Excluding one-time items, American Eagle earned 27 cents a share, down from 55 cents the year before and a penny better than analysts called for. The company issued soft guidance for the fourth quarter back in January.
Revenue fell 7% to $1.04 billion, compared with the Street’s view of $1.03 billion. Same-store sales slumped 7%.
In a sign of heavy incentives, American Eagle’s gross margins tumbled to 29.4% from 41.2%.
“The company's results in 2013 were highly disappointing. While tough macro conditions have persisted in our retail sector, our merchandise and overall customer experience fell short of expectations,” American Eagle interim CEO Jay Schottenstein said in a statement.
Looking ahead, American Eagle projected breakeven earnings in the first quarter, which widely miss estimates on Wall Street for EPS of 13 cents. Management warned of a high single-digit decline in sales.

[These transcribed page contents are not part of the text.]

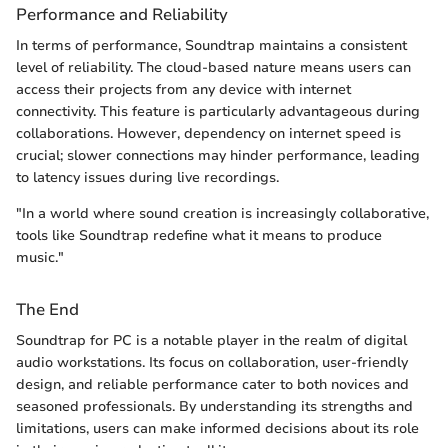
Performance and Reliability
In terms of performance, Soundtrap maintains a consistent
level of reliability. The cloud-based nature means users can
access their projects from any device with internet
connectivity. This feature is particularly advantageous during
collaborations. However, dependency on internet speed is
crucial; slower connections may hinder performance, leading
to latency issues during live recordings.
"In a world where sound creation is increasingly collaborative,
tools like Soundtrap redefine what it means to produce
music."
The End
Soundtrap for PC is a notable player in the realm of digital
audio workstations. Its focus on collaboration, user-friendly
design, and reliable performance cater to both novices and
seasoned professionals. By understanding its strengths and
limitations, users can make informed decisions about its role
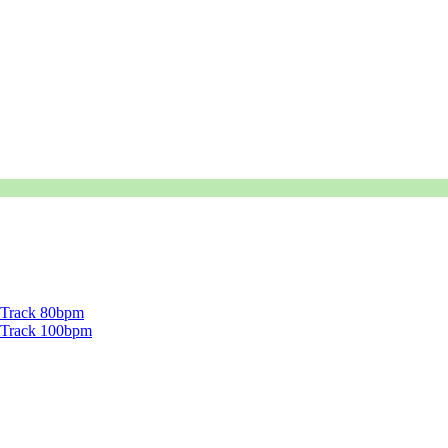
g Track 80bpm
ng Track 100bpm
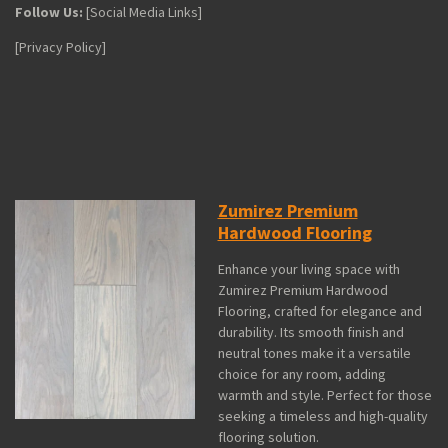
Follow Us:
[Social Media Links]
[Privacy Policy]
Zumirez Premium
Hardwood Flooring
Enhance your living space with
Zumirez Premium Hardwood
Flooring, crafted for elegance and
durability. Its smooth finish and
neutral tones make it a versatile
choice for any room, adding
warmth and style. Perfect for those
seeking a timeless and high-quality
flooring solution.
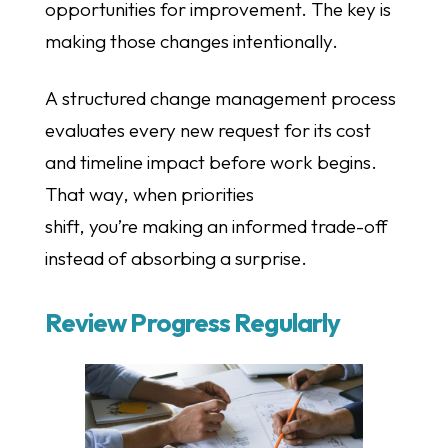
opportunities for improvement. The key is
making those changes intentionally.
A structured change management process
evaluates every new request for its cost
and timeline impact before work begins.
That way, when priorities
shift, you’re making an informed trade-off
instead of absorbing a surprise.
Review Progress Regularly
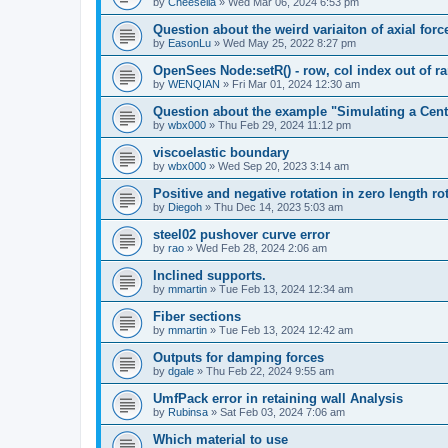
by
Cheesella
»
Wed Mar 06, 2024 6:53 pm
Question about the weird variaiton of axial forc
by
EasonLu
»
Wed May 25, 2022 8:27 pm
OpenSees Node:setR() - row, col index out of r
by
WENQIAN
»
Fri Mar 01, 2024 12:30 am
Question about the example "Simulating a Centr
by
wbx000
»
Thu Feb 29, 2024 11:12 pm
viscoelastic boundary
by
wbx000
»
Wed Sep 20, 2023 3:14 am
Positive and negative rotation in zero length ro
by
Diegoh
»
Thu Dec 14, 2023 5:03 am
steel02 pushover curve error
by
rao
»
Wed Feb 28, 2024 2:06 am
Inclined supports.
by
mmartin
»
Tue Feb 13, 2024 12:34 am
Fiber sections
by
mmartin
»
Tue Feb 13, 2024 12:42 am
Outputs for damping forces
by
dgale
»
Thu Feb 22, 2024 9:55 am
UmfPack error in retaining wall Analysis
by
Rubinsa
»
Sat Feb 03, 2024 7:06 am
Which material to use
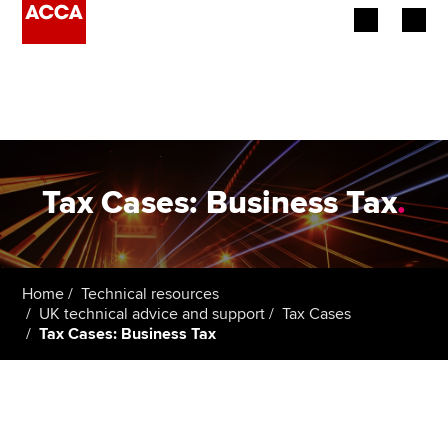
Begin your accountancy journey
Our qualifications
Employers
Tax Cases: Business Tax
.
Learning providers
Members
Home
Technical resources
UK technical advice and support
Tax Cases
Students
Tax Cases: Business Tax
Affiliates
Policy and insights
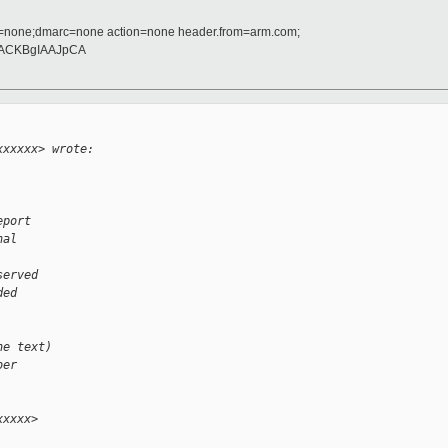
d=none;dmarc=none action=none header.from=arm.com;
ACKBgIAAJpCA
xxxxxx> wrote:
eport
nal
served
ded
he text)
ber
xxxxx>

“Business conditions remain challenging, with severe weather contributing to weak demand,” the company said.
American Eagle said it ended the quarter with total cash and investments of $429 million, compared with $631 million the year before.
Shares of Pittsburgh-based American Eagle slid 5.35% to $13.45 ahead of Tuesday’s opening bell. The selloff puts the company on track to extend its 12-month slump of 31%.